Having finally run out of Bob Roberts Hantarex 900E cap kits I needed to make up my own kit for this chassis. It shares a lot of similarities with the earlier 900 and is almost the same cap-wise as the European 900E:
IE06 | DE04 50142930 | NE05 50142250 | |||||||||
---|---|---|---|---|---|---|---|---|---|---|---|
Location | Original | Manual | Kit | Location | Original | Manual | Kit | Location | Original | Manual | Kit |
C36 | 22uF 50V |
22uF 35V |
22uF 63V |
C32 | 2.2uF 63V |
2.2uF 63V |
2.2uF 160V |
C51 | 4.7uF 250V |
4.7uF 250V |
4.7uF 250V |
C21 | 10uF 25V |
10uF 16V |
10uF 25V |
C23 | 100uF 25V |
100uF 25V |
100uF 50V |
C50 | 10uF 25V |
10uF 16V |
10uF 25V |
C22 | 10uF 25V |
10uF 16V |
10uF 25V |
C94 | 100uF 25V |
100uF 16V |
100uF 50V |
. | . | . | . |
C38 | 10uF 25V |
10uF 16V |
10uF 25V |
C85 | 100uF 25V |
100uF 25V |
100uF 50V |
. | . | . | . |
C27 | 10uF 25V |
10uF 16V |
10uF 25V |
C60 | 2200uF 35V |
2200uF 16V |
2200uF 50V |
. | . | . | . |
C29 | 10uF 25V |
10uF 16V |
10uF 25V |
C31 | 1000uF 35V |
1000uF 35V |
1000uF 50V |
. | . | . | . |
C39 | 10uF 25V |
10uF 16V |
10uF 25V |
C72 | 47uF 250V |
47uF 200V |
47uF 250V |
. | . | . | . |
C18 | 4.7uF 63V |
4.7uF 16V |
4.7uF 50V |
C97 | 47uF 250V |
47uF 200V |
47uF 250V |
. | . | . | . |
C19 | 4.7uF 63V |
4.7uF 16V |
4.7uF 50V |
C40 | 4.7uF 63V |
4.7uF 16V |
4.7uF 50V |
. | . | . | . |
C20 | 4.7uF 63V |
4.7uF 16V |
4.7uF 50V |
C65 | 4.7uF 63V |
4.7uF 16V |
4.7uF 50V |
. | . | . | . |
C4 | 220uF 16V |
220uF 16V |
220uF 35V |
C98 | 100uF 25V |
100uF 16V |
100uF 50V |
. | . | . | . |
C5 | 220uF 16V |
220uF 16V |
220uF 35V |
C54 | 4.7uF 250V |
4.7uF 250V |
4.7uF 250V |
. | . | . | . |
C83 | 47uF 50V |
47uF 25V |
47uF 50V |
C33 | 1000uF 40V |
1000uF 35V |
1000uF 50V |
. | . | . | . |
C25 | 47uF 25V |
47uF 16V |
47uF 50V |
C55 | 10uF 40V |
10uF 25V |
10uF 63V |
. | . | . | . |
There were no problems with the cap kit and the picture quality was good. The chassis ran on the bench for a day with no further issues.

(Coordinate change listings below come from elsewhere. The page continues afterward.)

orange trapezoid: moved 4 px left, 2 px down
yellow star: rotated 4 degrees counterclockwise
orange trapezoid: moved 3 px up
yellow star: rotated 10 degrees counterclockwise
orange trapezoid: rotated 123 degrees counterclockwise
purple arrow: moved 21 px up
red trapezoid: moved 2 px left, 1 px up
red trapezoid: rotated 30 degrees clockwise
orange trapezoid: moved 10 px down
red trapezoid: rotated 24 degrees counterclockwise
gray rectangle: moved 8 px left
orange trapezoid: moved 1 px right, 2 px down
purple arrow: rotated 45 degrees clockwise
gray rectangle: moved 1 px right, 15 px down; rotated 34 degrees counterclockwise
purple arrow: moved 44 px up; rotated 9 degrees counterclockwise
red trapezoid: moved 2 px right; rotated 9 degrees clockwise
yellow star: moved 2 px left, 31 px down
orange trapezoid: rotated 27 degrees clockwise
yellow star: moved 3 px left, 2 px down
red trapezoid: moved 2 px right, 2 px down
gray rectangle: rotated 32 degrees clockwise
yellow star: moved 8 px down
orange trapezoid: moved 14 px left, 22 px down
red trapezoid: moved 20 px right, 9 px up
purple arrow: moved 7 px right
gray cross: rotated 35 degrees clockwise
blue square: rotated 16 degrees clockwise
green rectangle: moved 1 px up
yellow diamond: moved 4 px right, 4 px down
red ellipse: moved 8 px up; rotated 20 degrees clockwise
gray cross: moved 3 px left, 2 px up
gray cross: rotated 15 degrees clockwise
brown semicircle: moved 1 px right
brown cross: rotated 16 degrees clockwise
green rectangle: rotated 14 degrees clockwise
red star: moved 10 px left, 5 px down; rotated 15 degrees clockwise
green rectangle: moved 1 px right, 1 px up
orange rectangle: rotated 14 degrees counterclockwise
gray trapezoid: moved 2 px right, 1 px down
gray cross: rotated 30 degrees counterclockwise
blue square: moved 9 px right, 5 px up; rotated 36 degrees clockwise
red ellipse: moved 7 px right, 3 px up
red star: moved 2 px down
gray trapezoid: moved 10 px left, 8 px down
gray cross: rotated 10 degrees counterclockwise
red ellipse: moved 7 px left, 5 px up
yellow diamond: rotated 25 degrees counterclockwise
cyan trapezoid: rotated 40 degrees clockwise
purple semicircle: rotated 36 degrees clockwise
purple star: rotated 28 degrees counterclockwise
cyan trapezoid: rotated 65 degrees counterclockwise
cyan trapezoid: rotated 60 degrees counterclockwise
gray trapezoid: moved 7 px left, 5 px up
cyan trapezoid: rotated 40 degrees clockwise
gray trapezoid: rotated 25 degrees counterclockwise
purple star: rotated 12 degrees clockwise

Given the chassis didn't have the usual Hantarex connectors on it I suspected it came out of a none-Zaccaria game. The power socket was the US WG style one that didn't fit the plug in the Zaccaria games. A little bit of investigation found that the correct plug for the Zaccaria games was a 2-pin 0.093" Molex free hanging available from eBay for $10 for a complete set of five plugs and five sockets. The connector & pins were verified correct on Jackrabbit and fitted to the chassis, completing the spare chassis.